__Work instructions__:
Return every entry in full, with no alterations.

__Input for this task__:
*** Block opens ***

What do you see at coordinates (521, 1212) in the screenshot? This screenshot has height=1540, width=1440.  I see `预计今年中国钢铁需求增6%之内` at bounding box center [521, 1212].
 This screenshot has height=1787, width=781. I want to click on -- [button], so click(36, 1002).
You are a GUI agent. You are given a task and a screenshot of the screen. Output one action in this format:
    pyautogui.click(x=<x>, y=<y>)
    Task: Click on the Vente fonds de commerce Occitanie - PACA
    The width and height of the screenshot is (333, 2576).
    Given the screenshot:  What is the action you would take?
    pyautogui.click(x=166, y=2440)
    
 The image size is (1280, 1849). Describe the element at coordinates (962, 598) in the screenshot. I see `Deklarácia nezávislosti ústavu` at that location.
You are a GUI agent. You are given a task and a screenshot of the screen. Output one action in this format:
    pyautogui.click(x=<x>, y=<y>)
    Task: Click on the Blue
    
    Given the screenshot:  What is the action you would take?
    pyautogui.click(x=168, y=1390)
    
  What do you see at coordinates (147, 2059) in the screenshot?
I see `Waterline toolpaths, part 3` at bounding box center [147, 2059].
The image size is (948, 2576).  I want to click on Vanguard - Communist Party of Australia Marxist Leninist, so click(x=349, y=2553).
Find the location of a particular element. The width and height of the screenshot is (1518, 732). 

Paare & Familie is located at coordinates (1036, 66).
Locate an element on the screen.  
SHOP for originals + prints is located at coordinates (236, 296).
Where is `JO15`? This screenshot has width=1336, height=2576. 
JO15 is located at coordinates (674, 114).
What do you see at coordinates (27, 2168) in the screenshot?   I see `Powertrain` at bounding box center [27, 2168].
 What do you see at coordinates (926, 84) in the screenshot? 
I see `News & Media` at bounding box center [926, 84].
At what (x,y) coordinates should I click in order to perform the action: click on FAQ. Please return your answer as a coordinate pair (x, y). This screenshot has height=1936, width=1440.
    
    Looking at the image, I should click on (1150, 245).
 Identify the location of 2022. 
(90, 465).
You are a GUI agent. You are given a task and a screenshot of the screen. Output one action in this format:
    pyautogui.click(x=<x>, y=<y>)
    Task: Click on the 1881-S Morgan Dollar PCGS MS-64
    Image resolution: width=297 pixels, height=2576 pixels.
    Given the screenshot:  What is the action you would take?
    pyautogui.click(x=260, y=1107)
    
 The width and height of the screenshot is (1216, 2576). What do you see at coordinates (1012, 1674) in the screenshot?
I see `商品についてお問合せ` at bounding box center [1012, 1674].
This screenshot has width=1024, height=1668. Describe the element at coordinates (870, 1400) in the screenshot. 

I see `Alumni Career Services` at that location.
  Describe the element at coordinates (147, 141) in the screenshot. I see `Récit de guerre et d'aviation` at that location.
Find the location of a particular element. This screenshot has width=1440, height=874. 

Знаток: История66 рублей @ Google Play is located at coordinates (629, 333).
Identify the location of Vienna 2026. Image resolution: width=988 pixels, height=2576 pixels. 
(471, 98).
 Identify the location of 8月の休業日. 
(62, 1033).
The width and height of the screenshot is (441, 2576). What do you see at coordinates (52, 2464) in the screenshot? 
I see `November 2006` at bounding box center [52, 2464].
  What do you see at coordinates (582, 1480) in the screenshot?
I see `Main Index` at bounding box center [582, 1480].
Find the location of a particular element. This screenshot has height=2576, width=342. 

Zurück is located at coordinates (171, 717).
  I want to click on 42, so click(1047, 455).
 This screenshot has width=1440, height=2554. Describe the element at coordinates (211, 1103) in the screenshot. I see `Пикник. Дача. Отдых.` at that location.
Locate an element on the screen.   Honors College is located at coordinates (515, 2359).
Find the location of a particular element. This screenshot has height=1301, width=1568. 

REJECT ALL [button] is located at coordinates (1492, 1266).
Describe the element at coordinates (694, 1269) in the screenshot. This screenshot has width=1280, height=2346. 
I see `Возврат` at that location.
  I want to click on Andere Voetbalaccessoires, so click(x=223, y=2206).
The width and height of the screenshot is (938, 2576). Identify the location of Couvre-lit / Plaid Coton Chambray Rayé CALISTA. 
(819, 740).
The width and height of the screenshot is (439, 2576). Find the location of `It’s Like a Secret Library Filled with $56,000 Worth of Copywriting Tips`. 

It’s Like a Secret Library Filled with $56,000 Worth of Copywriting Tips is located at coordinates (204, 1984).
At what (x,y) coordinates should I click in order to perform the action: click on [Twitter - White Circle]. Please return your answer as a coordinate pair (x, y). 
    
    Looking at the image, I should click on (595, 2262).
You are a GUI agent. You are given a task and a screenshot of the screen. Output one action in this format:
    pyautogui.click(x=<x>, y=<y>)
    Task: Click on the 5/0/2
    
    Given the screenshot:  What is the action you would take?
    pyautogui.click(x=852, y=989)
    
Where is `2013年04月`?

*** Block closes ***

__Result for this task__:
What do you see at coordinates (521, 1212) in the screenshot? This screenshot has height=1540, width=1440.  I see `预计今年中国钢铁需求增6%之内` at bounding box center [521, 1212].
 This screenshot has height=1787, width=781. I want to click on -- [button], so click(36, 1002).
You are a GUI agent. You are given a task and a screenshot of the screen. Output one action in this format:
    pyautogui.click(x=<x>, y=<y>)
    Task: Click on the Vente fonds de commerce Occitanie - PACA
    The width and height of the screenshot is (333, 2576).
    Given the screenshot:  What is the action you would take?
    pyautogui.click(x=166, y=2440)
    
 The image size is (1280, 1849). Describe the element at coordinates (962, 598) in the screenshot. I see `Deklarácia nezávislosti ústavu` at that location.
You are a GUI agent. You are given a task and a screenshot of the screen. Output one action in this format:
    pyautogui.click(x=<x>, y=<y>)
    Task: Click on the Blue
    
    Given the screenshot:  What is the action you would take?
    pyautogui.click(x=168, y=1390)
    
  What do you see at coordinates (147, 2059) in the screenshot?
I see `Waterline toolpaths, part 3` at bounding box center [147, 2059].
The image size is (948, 2576).  I want to click on Vanguard - Communist Party of Australia Marxist Leninist, so click(x=349, y=2553).
Find the location of a particular element. The width and height of the screenshot is (1518, 732). 

Paare & Familie is located at coordinates (1036, 66).
Locate an element on the screen.  
SHOP for originals + prints is located at coordinates (236, 296).
Where is `JO15`? This screenshot has width=1336, height=2576. 
JO15 is located at coordinates (674, 114).
What do you see at coordinates (27, 2168) in the screenshot?   I see `Powertrain` at bounding box center [27, 2168].
 What do you see at coordinates (926, 84) in the screenshot? 
I see `News & Media` at bounding box center [926, 84].
At what (x,y) coordinates should I click in order to perform the action: click on FAQ. Please return your answer as a coordinate pair (x, y). This screenshot has height=1936, width=1440.
    
    Looking at the image, I should click on (1150, 245).
 Identify the location of 2022. 
(90, 465).
You are a GUI agent. You are given a task and a screenshot of the screen. Output one action in this format:
    pyautogui.click(x=<x>, y=<y>)
    Task: Click on the 1881-S Morgan Dollar PCGS MS-64
    Image resolution: width=297 pixels, height=2576 pixels.
    Given the screenshot:  What is the action you would take?
    pyautogui.click(x=260, y=1107)
    
 The width and height of the screenshot is (1216, 2576). What do you see at coordinates (1012, 1674) in the screenshot?
I see `商品についてお問合せ` at bounding box center [1012, 1674].
This screenshot has width=1024, height=1668. Describe the element at coordinates (870, 1400) in the screenshot. 

I see `Alumni Career Services` at that location.
  Describe the element at coordinates (147, 141) in the screenshot. I see `Récit de guerre et d'aviation` at that location.
Find the location of a particular element. This screenshot has width=1440, height=874. 

Знаток: История66 рублей @ Google Play is located at coordinates (629, 333).
Identify the location of Vienna 2026. Image resolution: width=988 pixels, height=2576 pixels. 
(471, 98).
 Identify the location of 8月の休業日. 
(62, 1033).
The width and height of the screenshot is (441, 2576). What do you see at coordinates (52, 2464) in the screenshot? 
I see `November 2006` at bounding box center [52, 2464].
  What do you see at coordinates (582, 1480) in the screenshot?
I see `Main Index` at bounding box center [582, 1480].
Find the location of a particular element. This screenshot has height=2576, width=342. 

Zurück is located at coordinates (171, 717).
  I want to click on 42, so click(1047, 455).
 This screenshot has width=1440, height=2554. Describe the element at coordinates (211, 1103) in the screenshot. I see `Пикник. Дача. Отдых.` at that location.
Locate an element on the screen.   Honors College is located at coordinates (515, 2359).
Find the location of a particular element. This screenshot has height=1301, width=1568. 

REJECT ALL [button] is located at coordinates (1492, 1266).
Describe the element at coordinates (694, 1269) in the screenshot. This screenshot has width=1280, height=2346. 
I see `Возврат` at that location.
  I want to click on Andere Voetbalaccessoires, so click(x=223, y=2206).
The width and height of the screenshot is (938, 2576). Identify the location of Couvre-lit / Plaid Coton Chambray Rayé CALISTA. 
(819, 740).
The width and height of the screenshot is (439, 2576). Find the location of `It’s Like a Secret Library Filled with $56,000 Worth of Copywriting Tips`. 

It’s Like a Secret Library Filled with $56,000 Worth of Copywriting Tips is located at coordinates (204, 1984).
At what (x,y) coordinates should I click in order to perform the action: click on [Twitter - White Circle]. Please return your answer as a coordinate pair (x, y). 
    
    Looking at the image, I should click on (595, 2262).
You are a GUI agent. You are given a task and a screenshot of the screen. Output one action in this format:
    pyautogui.click(x=<x>, y=<y>)
    Task: Click on the 5/0/2
    
    Given the screenshot:  What is the action you would take?
    pyautogui.click(x=852, y=989)
    
Where is `2013年04月`?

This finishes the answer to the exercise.